I have a set of points double n[] on the plane z = 0.
And I have another set of points double[] m on the plane ax + by + cz + d = 0.
Length of n is equal to length of m.
Also, euclidean distance between n[i] and n[j] is equal to euclidean distance between m[i] and m[j].

I want to rotate n[] in 3-D, such that for all i, n[i] = m[i] would be true.

In other words, I want to turn a plane into another plane, preserving the pairwise distances.

Here's my code in java. But it does not help so much:

double[] rotate(double[] point, double[] currentEquation, double[] targetEquation)
{

    double[] currentNormal = new double[]{currentEquation[0], currentEquation[1], currentEquation[2]};
    double[] targetNormal = new double[]{targetEquation[0], targetEquation[1], targetEquation[2]};
    targetNormal = normalize(targetNormal);
    double angle = angleBetween(currentNormal, targetNormal);
    double[] axis = cross(targetNormal, currentNormal);
    double[][] R = getRotationMatrix(axis, angle);
    return rotated; 
}

double[][] getRotationMatrix(double[] axis, double angle)
{
    axis = normalize(axis);

    double cA = (float)Math.cos(angle);
    double sA = (float)Math.sin(angle);
    Matrix I = Matrix.identity(3, 3);
    Matrix a = new Matrix(axis, 3);


    Matrix aT = a.transpose();

    Matrix a2 = a.times(aT);

    double[][] B = 
        {
            {0, axis[2], -1*axis[1]},
            {-1*axis[2], 0, axis[0]},
            {axis[1], -1*axis[0], 0}
        };
    Matrix A = new Matrix(B);

    Matrix R = I.minus(a2);


    R = R.times(cA);
    R = R.plus(a2);
    R = R.plus(A.times(sA));
    return R.getArray();
}

This is what I get. The point set on the right side is actually part of a point set on the left side. But they are on another plane.
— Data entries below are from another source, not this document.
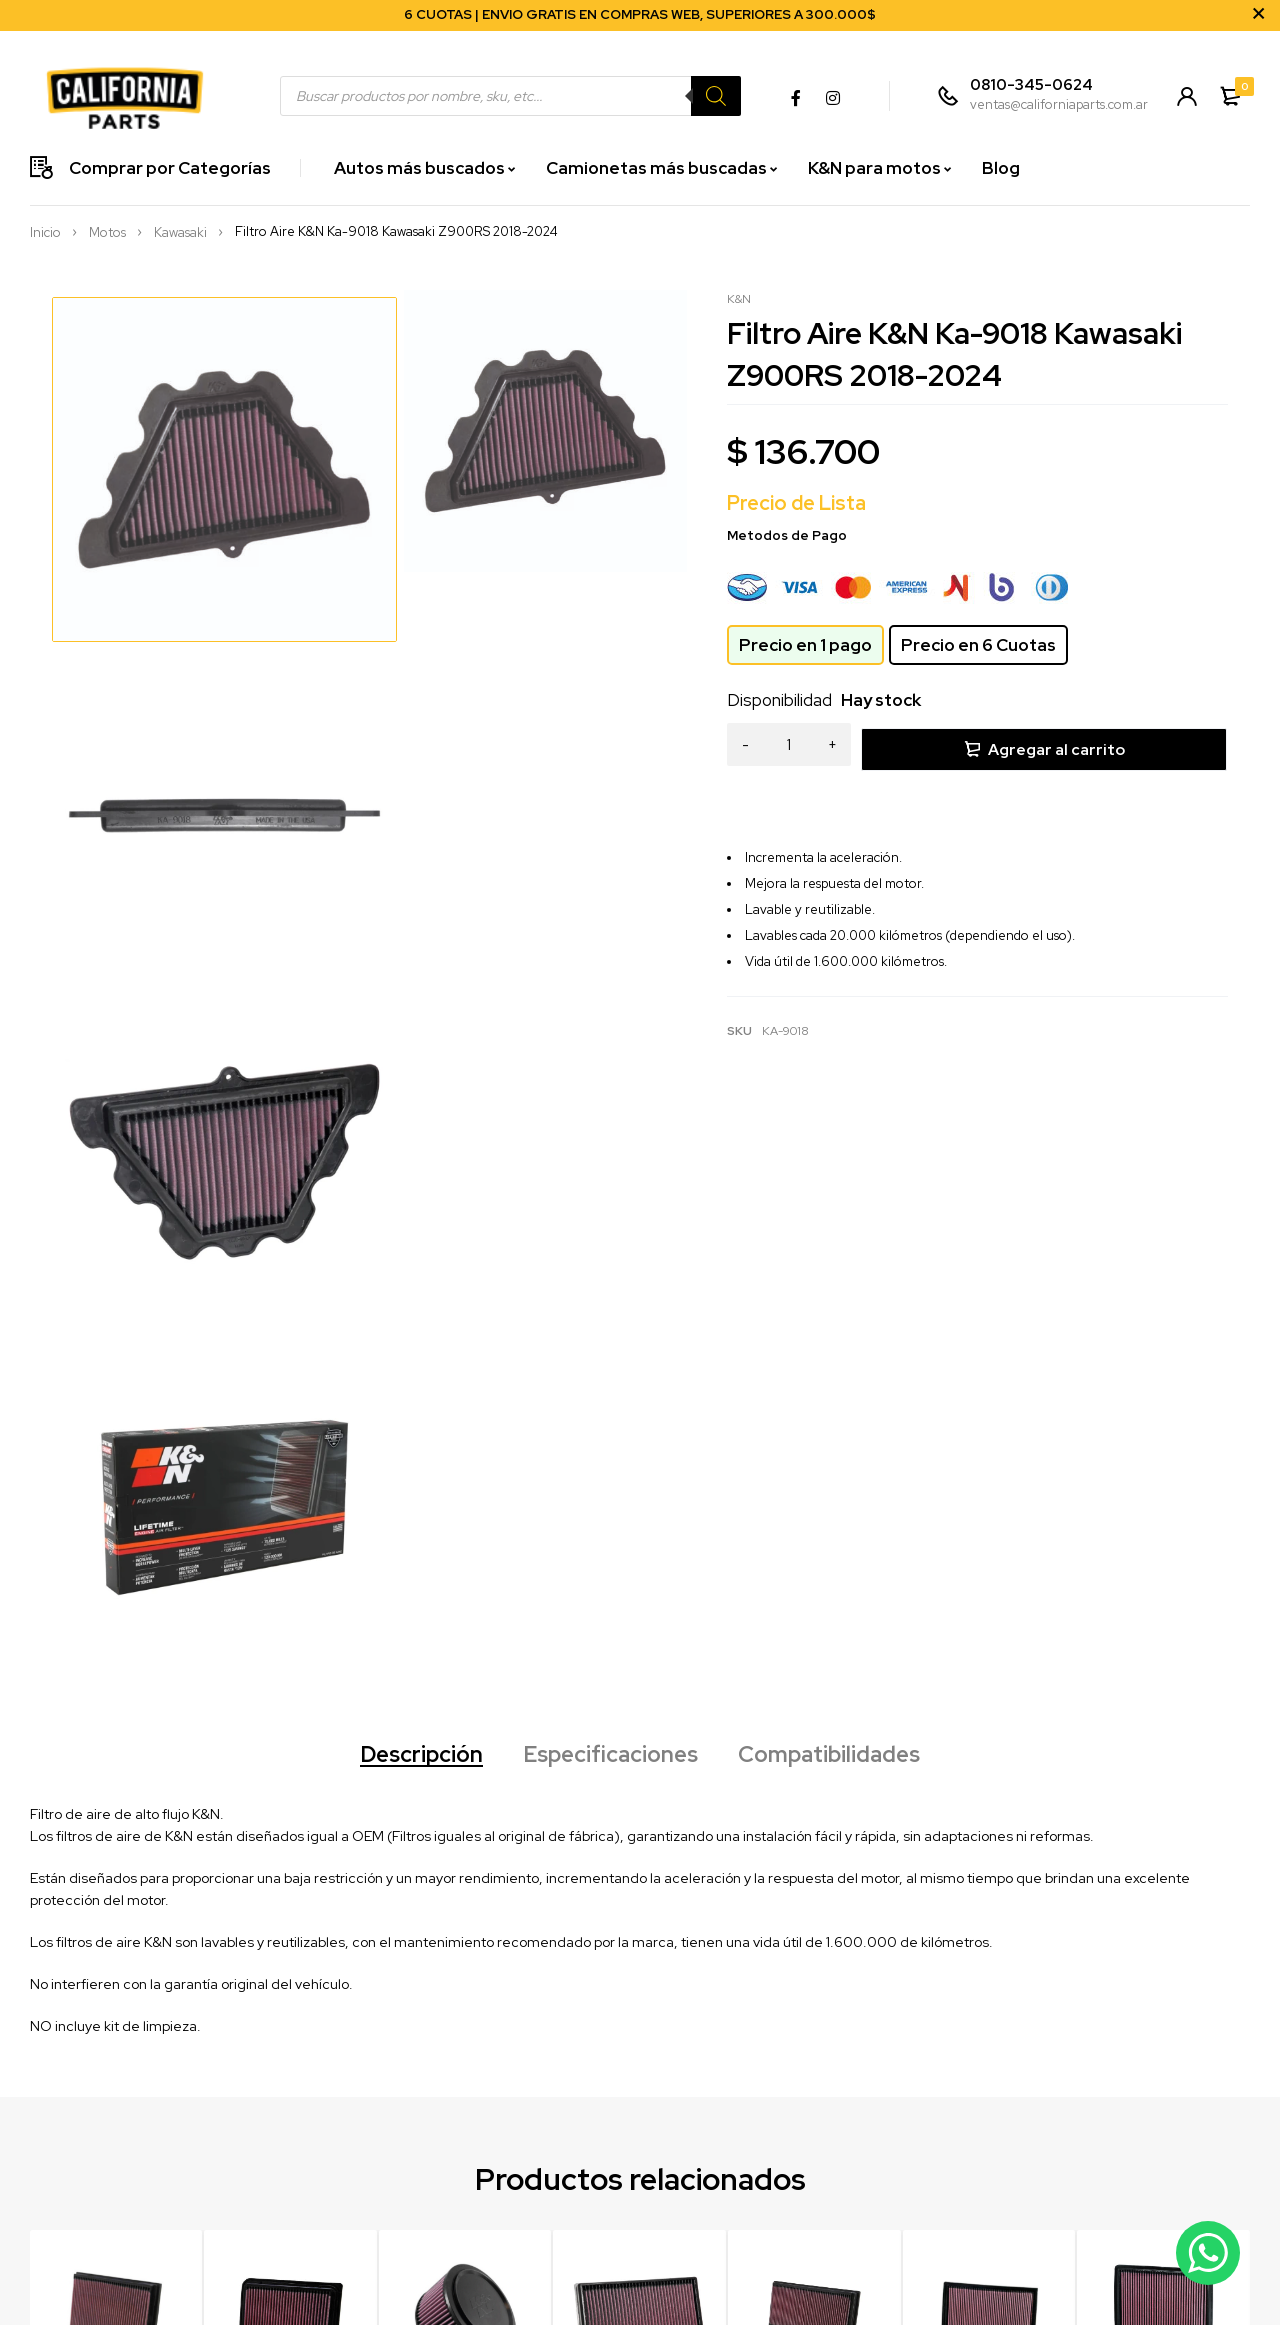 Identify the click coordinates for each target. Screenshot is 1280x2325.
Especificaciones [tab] (609, 1132)
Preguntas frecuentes (582, 2228)
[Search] (713, 96)
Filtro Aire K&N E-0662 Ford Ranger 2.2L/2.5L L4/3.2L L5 (464, 1834)
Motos (107, 233)
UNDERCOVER (751, 2284)
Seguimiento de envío (582, 2200)
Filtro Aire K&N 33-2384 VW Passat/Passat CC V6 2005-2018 (984, 1842)
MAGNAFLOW (748, 2200)
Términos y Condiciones (587, 2256)
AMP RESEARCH (755, 2256)
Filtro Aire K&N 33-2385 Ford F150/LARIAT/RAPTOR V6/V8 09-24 (1160, 1842)
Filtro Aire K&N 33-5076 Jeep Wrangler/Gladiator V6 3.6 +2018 (638, 1842)
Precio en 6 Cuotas (978, 645)
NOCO (725, 2228)
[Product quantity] (789, 746)
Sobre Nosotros (941, 2172)
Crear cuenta (557, 2172)
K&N (739, 299)
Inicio (45, 233)
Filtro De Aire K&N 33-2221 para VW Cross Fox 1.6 (113, 1834)
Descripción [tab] (403, 1132)
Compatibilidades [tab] (847, 1132)
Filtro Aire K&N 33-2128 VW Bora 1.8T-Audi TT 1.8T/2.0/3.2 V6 (807, 1842)
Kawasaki (180, 233)
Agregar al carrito (1056, 745)
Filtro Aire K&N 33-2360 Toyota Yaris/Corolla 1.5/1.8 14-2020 (290, 1842)
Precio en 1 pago (805, 645)
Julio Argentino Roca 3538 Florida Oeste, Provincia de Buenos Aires (373, 2262) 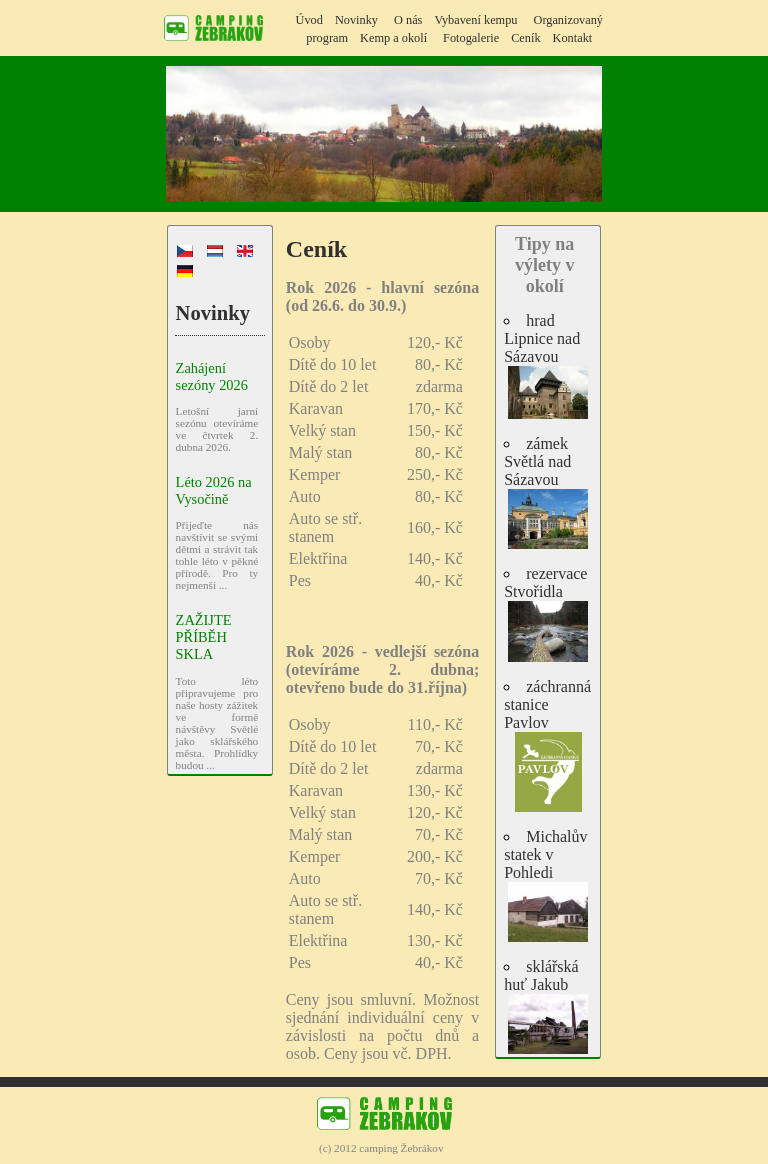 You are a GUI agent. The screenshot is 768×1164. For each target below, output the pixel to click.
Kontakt (573, 38)
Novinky (356, 20)
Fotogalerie (471, 38)
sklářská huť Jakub (548, 1006)
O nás (408, 20)
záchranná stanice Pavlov (548, 745)
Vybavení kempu (475, 20)
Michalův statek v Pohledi (548, 885)
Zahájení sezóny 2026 (212, 376)
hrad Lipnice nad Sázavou (548, 366)
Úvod (309, 20)
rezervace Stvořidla (548, 613)
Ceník (525, 38)
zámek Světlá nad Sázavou (548, 492)
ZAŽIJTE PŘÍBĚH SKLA (204, 637)
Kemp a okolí (393, 38)
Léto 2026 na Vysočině (214, 490) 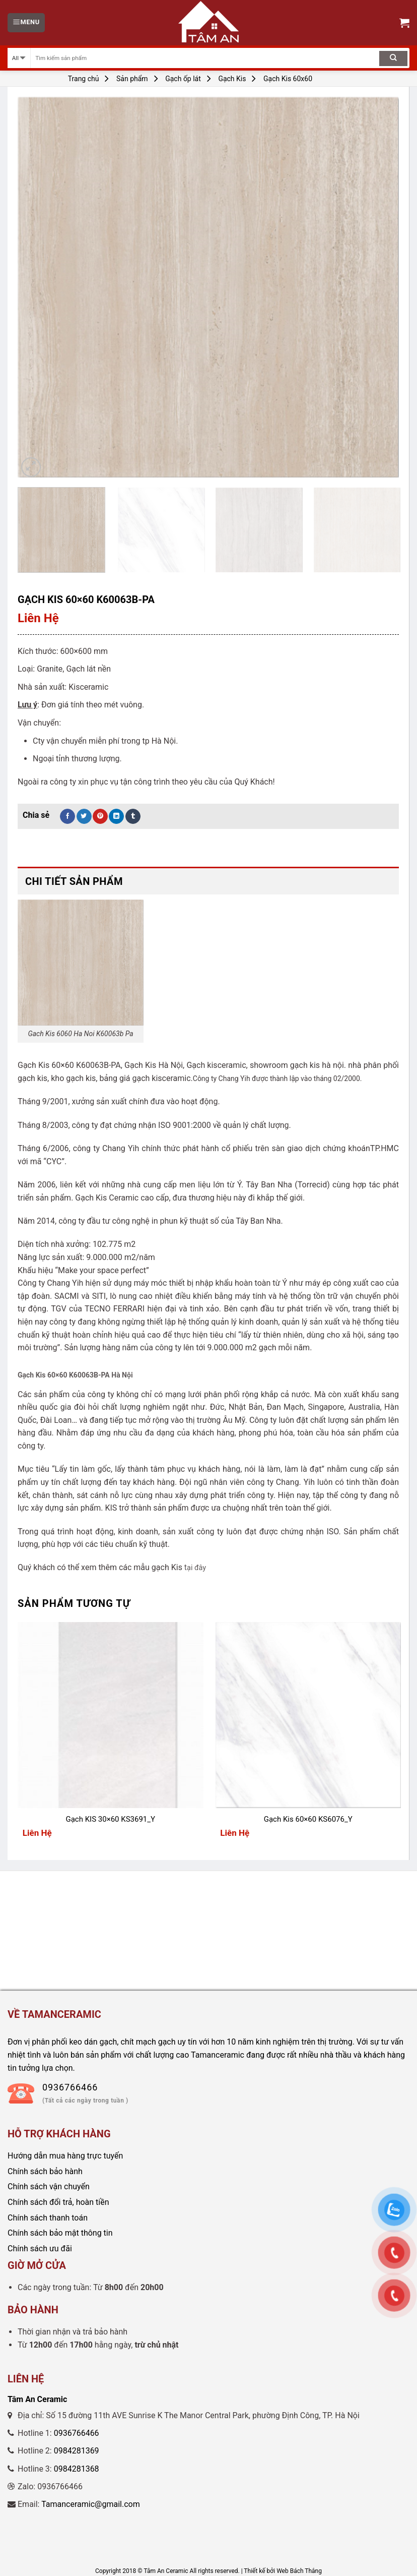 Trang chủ (83, 79)
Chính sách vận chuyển (49, 2186)
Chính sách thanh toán (48, 2218)
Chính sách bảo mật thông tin (60, 2233)
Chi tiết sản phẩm (74, 881)
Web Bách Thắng (299, 2570)
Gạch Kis (232, 79)
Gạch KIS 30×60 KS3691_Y (110, 1819)
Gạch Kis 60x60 (287, 79)
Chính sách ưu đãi (40, 2248)
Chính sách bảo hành (45, 2171)
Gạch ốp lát (183, 79)
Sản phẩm (132, 79)
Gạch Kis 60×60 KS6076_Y (308, 1819)
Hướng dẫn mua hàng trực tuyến (65, 2156)
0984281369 (76, 2450)
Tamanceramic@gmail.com (90, 2504)
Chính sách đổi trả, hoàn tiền (58, 2202)
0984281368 (76, 2469)
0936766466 (76, 2433) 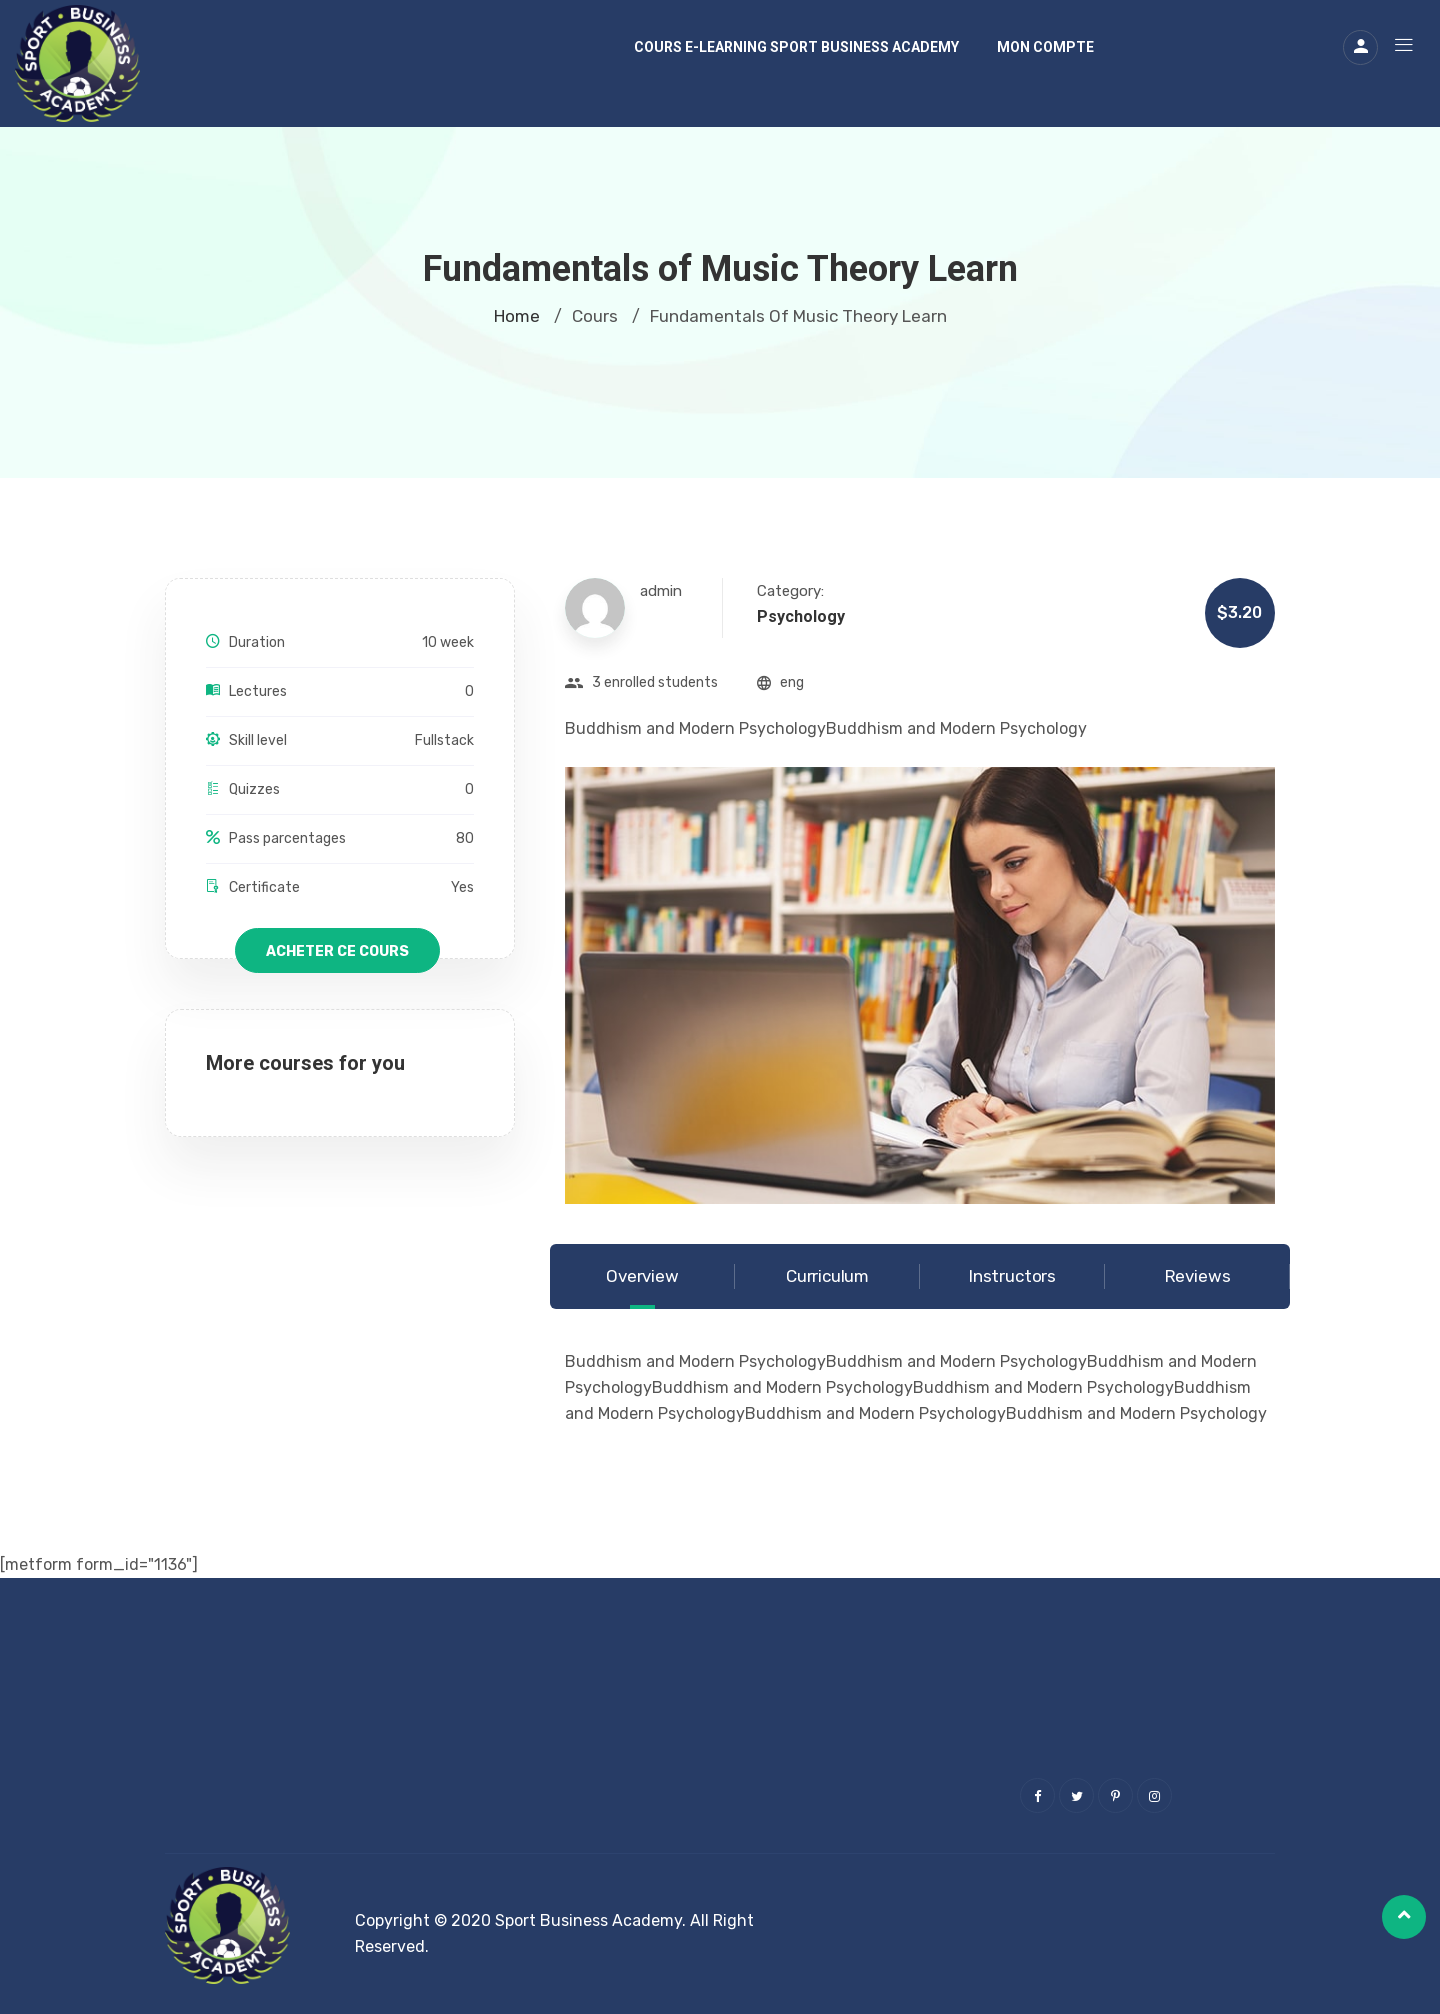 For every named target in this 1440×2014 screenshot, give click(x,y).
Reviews (1198, 1276)
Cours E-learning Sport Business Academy (796, 47)
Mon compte (1045, 47)
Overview (642, 1276)
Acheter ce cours (337, 951)
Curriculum (827, 1276)
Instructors (1012, 1276)
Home (517, 316)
Here's a 2-D representation of what I try to do:

There are two lines. The line on the bottom is the line I have. The line on the top is the target line. The distances are preserved (a, b and c).

Edit:
I have tried both methods written in answers. They both fail (I guess).

Method of Martijn Courteaux

   public static double[][] getRotationMatrix(double[] v0, double[] v1, double[] v2, double[] u0, double[] u1, double[] u2)
        {

            RealMatrix M1 = new Array2DRowRealMatrix(new double[][]{
                    {1,0,0,-1*v0[0]},
                    {0,1,0,-1*v0[1]},
                    {0,0,1,0},
                    {0,0,0,1}
            });

            RealMatrix M2 = new Array2DRowRealMatrix(new double[][]{
                    {1,0,0,-1*u0[0]},
                    {0,1,0,-1*u0[1]},
                    {0,0,1,-1*u0[2]},
                    {0,0,0,1}
            });

            Vector3D imX = new Vector3D((v0[1] - v1[1])*(u2[0] - u0[0]) - (v0[1] - v2[1])*(u1[0] - u0[0]), 
                    (v0[1] - v1[1])*(u2[1] - u0[1]) - (v0[1] - v2[1])*(u1[1] - u0[1]),
                    (v0[1] - v1[1])*(u2[2] - u0[2]) - (v0[1] - v2[1])*(u1[2] - u0[2])
            ).scalarMultiply(1/((v0[0]*v1[1])-(v0[0]*v2[1])-(v1[0]*v0[1])+(v1[0]*v2[1])+(v2[0]*v0[1])-(v2[0]*v1[1])));

            Vector3D imZ = new Vector3D(findEquation(u0, u1, u2));
            Vector3D imY = Vector3D.crossProduct(imZ, imX);

            double[] imXn = imX.normalize().toArray();
            double[] imYn = imY.normalize().toArray();
            double[] imZn = imZ.normalize().toArray();
            RealMatrix M = new Array2DRowRealMatrix(new double[][]{
                    {imXn[0], imXn[1], imXn[2], 0},
                    {imYn[0], imYn[1], imYn[2], 0},
                    {imZn[0], imZn[1], imZn[2], 0},
                    {0, 0, 0, 1}
            });
            RealMatrix rotationMatrix = MatrixUtils.inverse(M2).multiply(M).multiply(M1);
            return rotationMatrix.getData(); 
        }

Method of Sam Hocevar

static double[][] makeMatrix(double[] p1, double[] p2, double[] p3)
    {
        double[] v1 = normalize(difference(p2,p1));
        double[] v2 = normalize(cross(difference(p3,p1), difference(p2,p1)));
        double[] v3 = cross(v1, v2);
        double[][] M = { { v1[0], v2[0], v3[0], p1[0] },
                         { v1[1], v2[1], v3[1], p1[1] },
                         { v1[2], v2[2], v3[2], p1[2] },
                         {   0.0,   0.0,   0.0,   1.0 } };
        return M;
    }

    static double[][] createTransform(double[] A, double[] B, double[] C,
                         double[] P, double[] Q, double[] R)
    {
        RealMatrix c = new Array2DRowRealMatrix(makeMatrix(A,B,C));
        RealMatrix t = new Array2DRowRealMatrix(makeMatrix(P,Q,R));
        return MatrixUtils.inverse(c).multiply(t).getData();
    }

The blue points are the calculated points. The black lines indicate the offset from the real position.